Structural Basis for RNA editing and site selectivity by ADAR

Adenosine deaminases acting on RNA (ADARs) are RNA editing enzymes that convert adenosine to inosine in duplex RNA. Because inosine behaves like guanosine in Watson-Crick base pairing, A-to-I editing may have wide ranging consequences in RNA function. The X-ray crystal structure of the deaminase domain of one member of the ADAR family (ADAR2) was solved over a decade ago, however this structure lacked RNA and provided limited information on how ADARs select, bind and edit adenosines within duplex RNA. This dissertation describes solving of X-ray co-crystal structures of ADAR2's deaminase domain bound to synthetic duplex RNA and subsequent experiments to define the structural basis of the enzymes sequence preferences.;Chapter 2 describes the solved crystal structures of ADAR2 deaminase domain-RNA complexes. The deaminase domain's RNA binding interface is analyzed and new RNA binding residues are identified. In Chapter 3 the importance of newly identified RNA binding residues is examined through in-vitro biochemical assays. The structural basis for ADAR2's nearest neighbor sequence preferences are also defined by probing contacts made to the RNA using chemically modified RNA substrates.

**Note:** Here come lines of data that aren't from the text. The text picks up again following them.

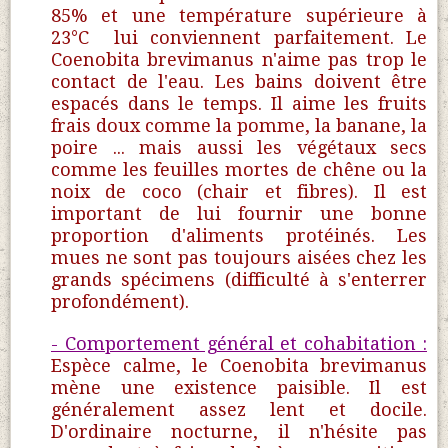
85% et une température supérieure à
23°C lui conviennent parfaitement. Le
Coenobita brevimanus n'aime pas trop le
contact de l'eau. Les bains doivent être
espacés dans le temps. Il aime les fruits
frais doux comme la pomme, la banane, la
poire ... mais aussi les végétaux secs
comme les feuilles mortes de chêne ou la
noix de coco (chair et fibres). Il est
important de lui fournir une bonne
proportion d'aliments protéinés. Les
mues ne sont pas toujours aisées chez les
grands spécimens (difficulté à s'enterrer
profondément).
- Comportement général et cohabitation :
Espèce calme, le Coenobita brevimanus
mène une existence paisible. Il est
généralement assez lent et docile.
D'ordinaire nocturne, il n'hésite pas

This information may aid the development of systems to direct A-to-I editing of specific adenosines using ADARs.;In Chapter 4, RNA binding experiments using ADAR2 constructs bearing double stranded RNA binding domains (dsRBDs) are carried out with the goal of better understanding how the dsRBDs affect the specificity and behavior of the full length ADAR2. Mobility shift assays, RNA cleavage footprinting assays and electron microscopy all provide evidence that ADAR2 undergoes a specific RNA dependent dimerization. Finally, efforts to obtain high resolution structural data for ADAR2 constructs bearing dsRBDs through X-ray crystallography and Cryo-electron microscopy are discussed.